The latest stats from S&P Global show that 220 operators have actively launched commercial 5G services in 85 markets. However, Indonesia is not one of them, and unless it can come up with a business case and enough infrastructure investment, it may miss the government’s launch target three years from now.
Ismail, Director General of Frequency Spectrum Management and IT Equipment Standard, Ministry of ICT, Indonesia recently admitted that the speed at which 5G is being adopted in the country is not as fast as hoped. The initial target for an equitable 5G rollout in the country is 2025.
However, Ismail said that there is progress, and the biggest challenge at the moment is investment. According to him, 5G can only really take off in Indonesia when the infrastructure is ready, which requires significant investment to happen. (S&P Global notes that this is a common refrain among markets where 5G has not yet launched. The reasons typically boil down to “poor network infrastructure and late adoption of 4G”.)
Lack of a 5G business case
As it stands, Ismail noted that operators have yet to be convinced that there is a demand for 5G in Indonesia.

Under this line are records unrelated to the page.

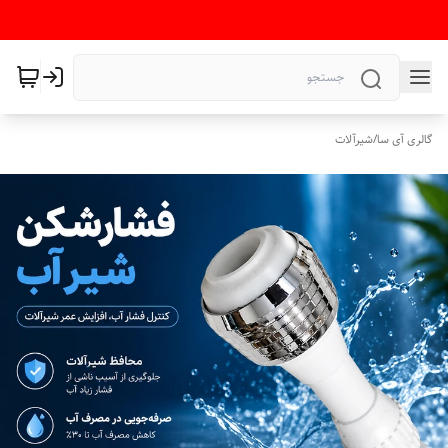
گالری آی سا
/
شیرآلات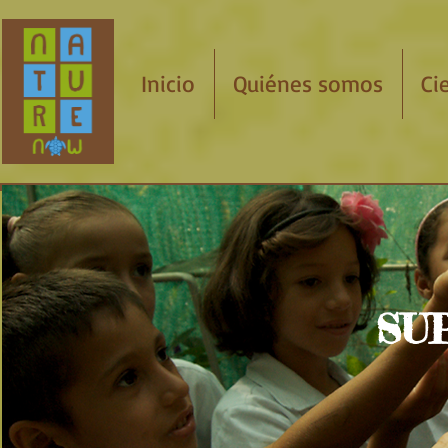
Inicio
Quiénes somos
Ci
SU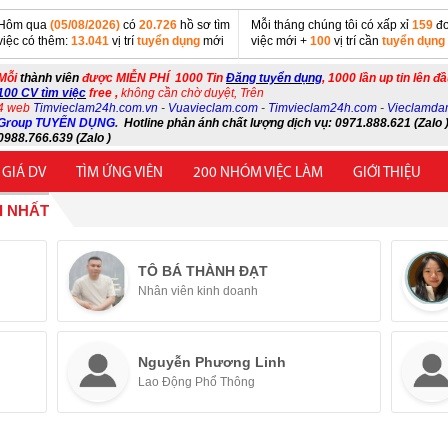
Hôm qua
(05/08/2026)
có
20.726
hồ sơ tìm
Mỗi tháng chúng tôi có xấp xỉ
159
đơ
việc có thêm:
13.041
vị trí
tuyển dụng
mới
việc mới +
100
vị trí cần
tuyển dụng
Mỗi
thành viên
được MIỄN PHÍ 1000 Tin
Đăng tuyển dụng
, 1000 lần up tin lên đ
100 CV tìm việc
free ,
không cần chờ duyệt, Trên
4 web
Timvieclam24h.com.vn
-
Vuavieclam.com
-
Timvieclam24h.com
-
Vieclamda
Group TUYỂN DỤNG
.
Hotline phản ánh chất lượng dịch vụ: 0971.888.621 (Zalo )
0988.766.639 (Zalo )
 GIÁ DV
TÌM ỨNG VIÊN
200 NHÓM VIỆC LÀM
GIỚI THIỆU
I NHẤT
TÔ BÁ THÀNH ĐẠT
Nhân viên kinh doanh
Nguyễn Phương Linh
Lao Động Phổ Thông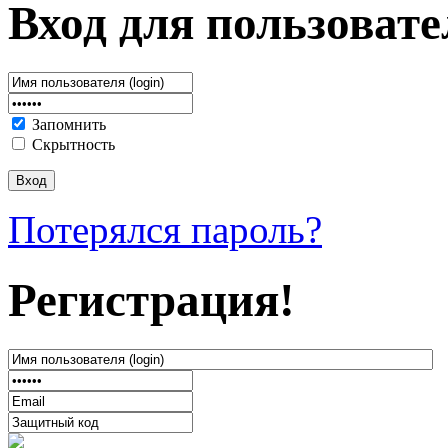
Вход для пользовате
Запомнить
Скрытность
Потерялся пароль?
Регистрация!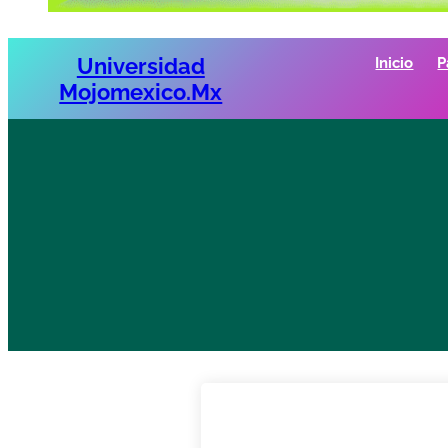
Universidad
Inicio
P
Mojomexico.mx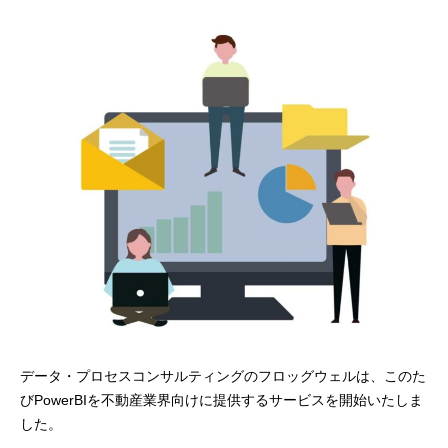
データ・プロセスコンサルティングのフロッグウェルは、このた
びPowerBIを不動産業界向けに提供するサービスを開始いたしま
した。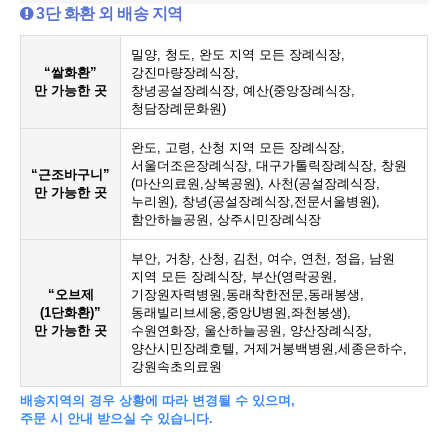
3단 화환 외 배송 지역
밀양, 청도, 완도 지역 모든 장례식장,
“쌀화환”
강진마량장례식장,
만 가능한 곳
창녕공설장례식장, 예산(중앙장례식장,
청담장례문화원)
완도, 고령, 산청 지역 모든 장례식장,
서울더조은장례식장, 대구가톨릭장례식장, 창원
“근조바구니”
(마산의료원,상복공원), 사천(공설장례식장,
만 가능한 곳
누리원), 창녕(공설장례식장,전문서울병원),
함안하늘공원, 상주시민장례식장
부안, 거창, 산청, 김천, 여수, 연천, 정읍, 남원
지역 모든 장례식장, 부산(영락공원,
“오브제
기장원자력병원,동래착한전문,동래봉생,
(1단화환)”
동래빌리브세웅,중앙U병원,좌천봉생),
만 가능한 곳
수원연화장, 울산하늘공원, 양산장례식장,
양산시민장례호텔, 거제거붕백병원,세종은하수,
강원속초의료원
배송지역의 경우 상황에 따라 변경될 수 있으며,
주문 시 안내 받으실 수 있습니다.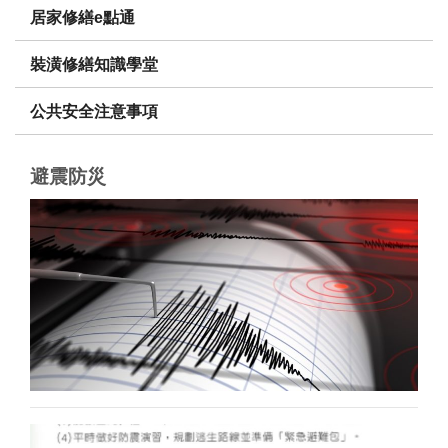
居家修繕e點通
裝潢修繕知識學堂
公共安全注意事項
避震防災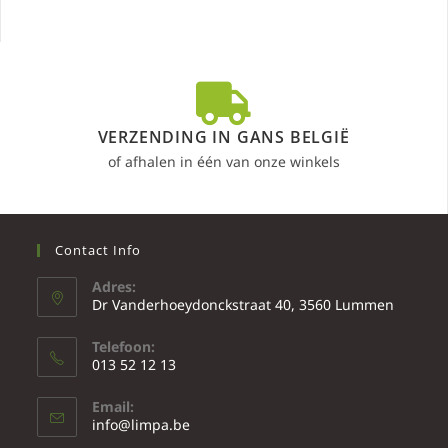
VERZENDING IN GANS BELGIË
of afhalen in één van onze winkels
Contact Info
Adres:
Dr Vanderhoeydonckstraat 40, 3560 Lummen
Telefoon:
013 52 12 13
Email:
info@limpa.be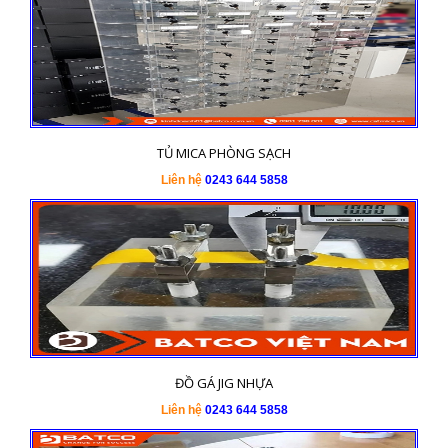
TỦ MICA PHÒNG SẠCH
Liên hệ
0243 644 5858
ĐỒ GÁ JIG NHỰA
Liên hệ
0243 644 5858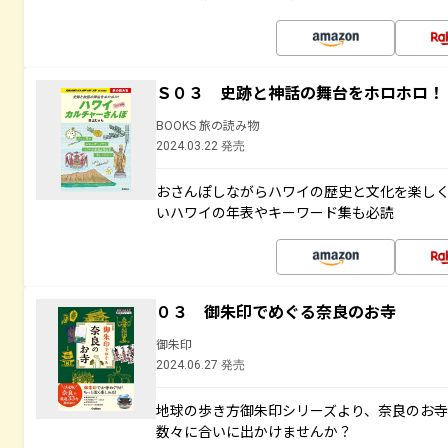
Ｓ０３ 史跡と神話の舞台をホロホロ！
BOOKS 旅の読み物
2024.03.22 発売
おさんぽしながらハワイの歴史と文化を楽し
いハワイの年表やキーワード集も必読
０３ 御朱印でめぐる奈良のお寺
御朱印
2024.06.27 発売
地球の歩き方御朱印シリーズより、奈良のお
数々に合いに出かけませんか？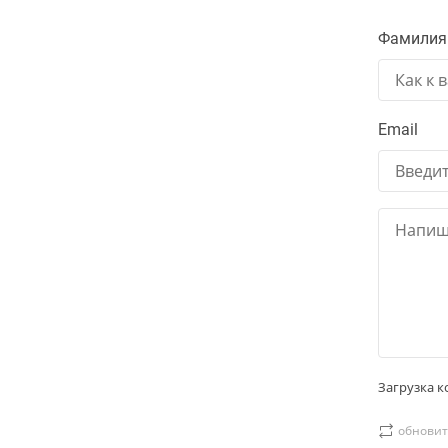
Фамилия
Email
Загрузка ко
обновит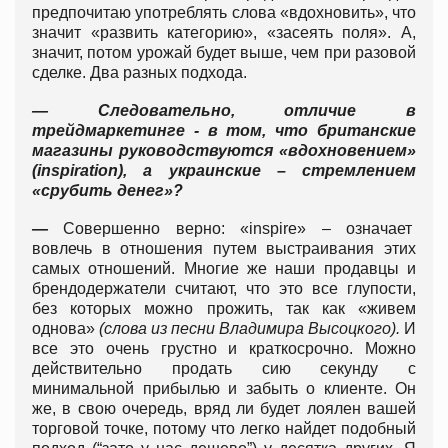
предпочитаю употреблять слова «вдохновить», что
значит «развить категорию», «засеять поля». А,
значит, потом урожай будет выше, чем при разовой
сделке. Два разных подхода.
— Следовательно, отличие в
трейдмаркетинге - в том, что британские
магазины руководствуются «вдохновением»
(inspiration), а украинские – стремлением
«срубить денег»?
—
Совершенно верно: «inspire» – означает
вовлечь в отношения путем выстраивания этих
самых отношений. Многие же наши продавцы и
брендодержатели считают, что это все глупости,
без которых можно прожить, так как «живем
однова»
(слова из песни Владимира Высоцкого).
И
все это очень грустно и краткосрочно. Можно
действительно продать сию секунду с
минимальной прибылью и забыть о клиенте. Он
же, в свою очередь, вряд ли будет лоялен вашей
торговой точке, потому что легко найдет подобный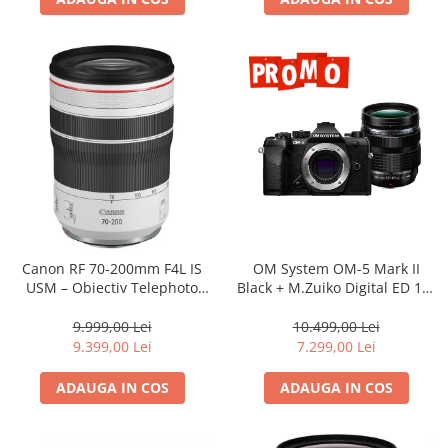
Adaptoare pentru convertoare sau
filtre
Alimentatoare 220V
Cabluri
Carcase de tip Cage, pentru
integrare in sisteme video
complexe
Curatare Senzor
Huse de ploaie
Microfoane / Reportofoane
Canon RF 70-200mm F4L IS
OM System OM-5 Mark II
Nivela patina
USM – Obiectiv Telephoto
Black + M.Zuiko Digital ED 12-
Profesional Mirrorless
40mm F2.8 PRO II Lens Kit –
Ocular
camera mirrorless Micro Four
9.999,00 Lei
10.499,00 Lei
Thirds 20.4MP
Transmitator de fisiere fara fir
9.399,00 Lei
7.299,00 Lei
Vizor
ADAUGA IN COS
ADAUGA IN COS
Accesorii diverse
Genti, Rucsacuri, Troller foto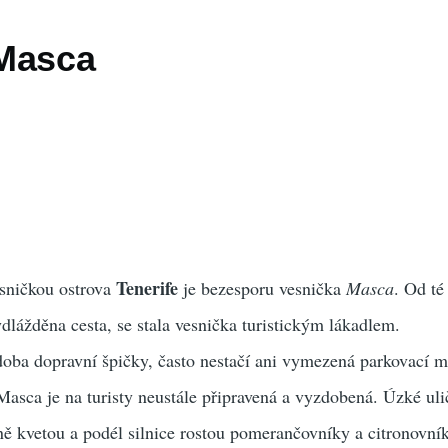
Masca
Tenerife
esničkou ostrova
je bezesporu vesnička
Masca
. Od té
ydlážděna cesta, se stala vesnička turistickým lákadlem.
oba dopravní špičky, často nestačí ani vymezená parkovací mí
Masca je na turisty neustále připravená a vyzdobená. Úzké uli
ě kvetou a podél silnice rostou pomerančovníky a citronovní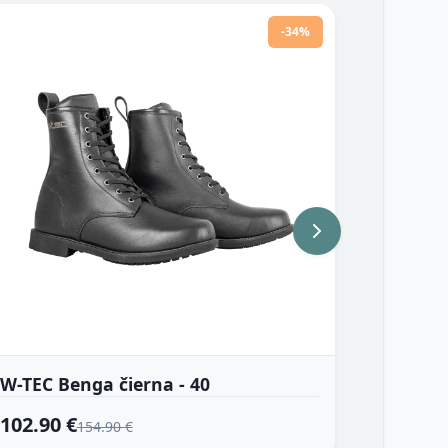
-34%
W-TEC Benga čierna - 40
W-TEC D
102.90 €
77.90 
154.90 €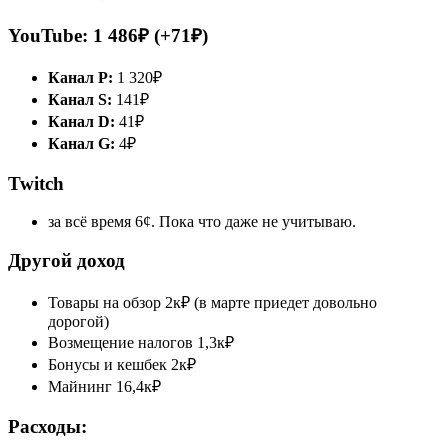
YouTube: 1 486₽ (+71₽)
Канал P:
1 320₽
Канал S:
141₽
Канал D:
41₽
Канал G:
4₽
Twitch
за всё время 6¢. Пока что даже не учитываю.
Другой доход
Товары на обзор 2к₽ (в марте приедет довольно
дорогой)
Возмещение налогов 1,3к₽
Бонусы и кешбек 2к₽
Майнинг 16,4к₽
Расходы: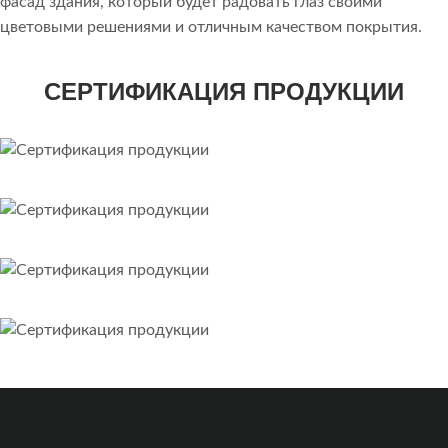
фасад здания, который будет радовать глаз своими
цветовыми решениями и отличным качеством покрытия.
СЕРТИФИКАЦИЯ ПРОДУКЦИИ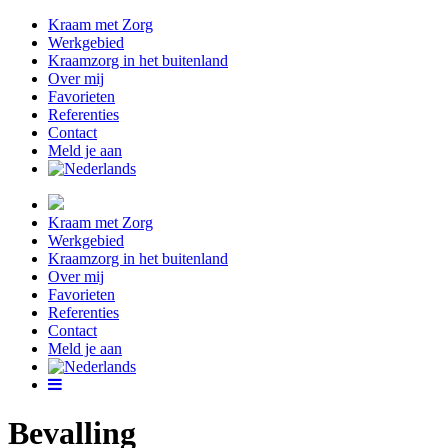
Kraam met Zorg
Werkgebied
Kraamzorg in het buitenland
Over mij
Favorieten
Referenties
Contact
Meld je aan
Kraam met Zorg
Werkgebied
Kraamzorg in het buitenland
Over mij
Favorieten
Referenties
Contact
Meld je aan
Bevalling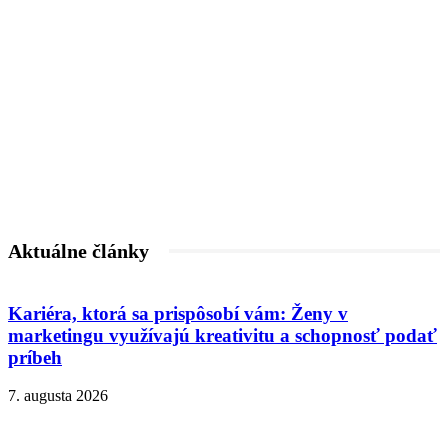
Aktuálne články
Kariéra, ktorá sa prispôsobí vám: Ženy v
marketingu využívajú kreativitu a schopnosť podať
príbeh
7. augusta 2026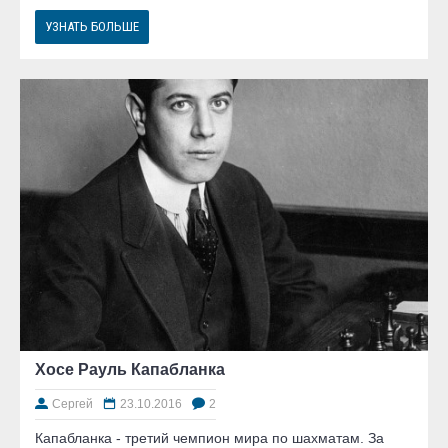
УЗНАТЬ БОЛЬШЕ
Хосе Рауль Капабланка
Сергей
23.10.2016
2
Капабланка - третий чемпион мира по шахматам. За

He said there is a gap between the government’s target and what the operators are seeing on the ground.
The government’s role in this regard is to continue to educate the market, Ismail said. He added that the government has to work on setting up an ecosystem to help operators educate the market and increase the potential for 5G adoption.
To make this happen, there has to be a clear business case for 5G. Ismail said that the government needs to support initiatives that highlight the benefits of 5G technology. One way to do this is by developing use cases that show how 5G can be used in a productive manner. Whether this is through B2B or B2C applications, it needs to be made clear how 5G can improve people’s lives, he said.
“With the increase in 5G revenue potential, operators have the confidence to make large investments,” he added. Ismail also pointed out that Indonesia is looking at how other countries have succeeded in deploying 5G at the enterprise level, with applications in a variety of sectors.
Indonesia gets the spectrum ready
In an effort to improve the quality and coverage of its digital economy, the government has recently announced plans to auction off segments of the 2.1-GHz spectrum band. This move may help accelerate 5G adoption in the country.
Following the Ministry of Communication and Information’s near cancellation of an auction for the 2.3 GHz band last year, it is now too late for 5G in Indonesia, according to a Jakarta Post editorial.
In addition, the government has yet to tackle the underlying issue of 5G network quality and frequency adequacy in Java amid the sluggish auctions to provide wider access, according to the article.
The editorial points out that the disparity in 5G development will put Indonesia at risk of lagging further behind, in terms of telecommunications and the maturity if its digital economy.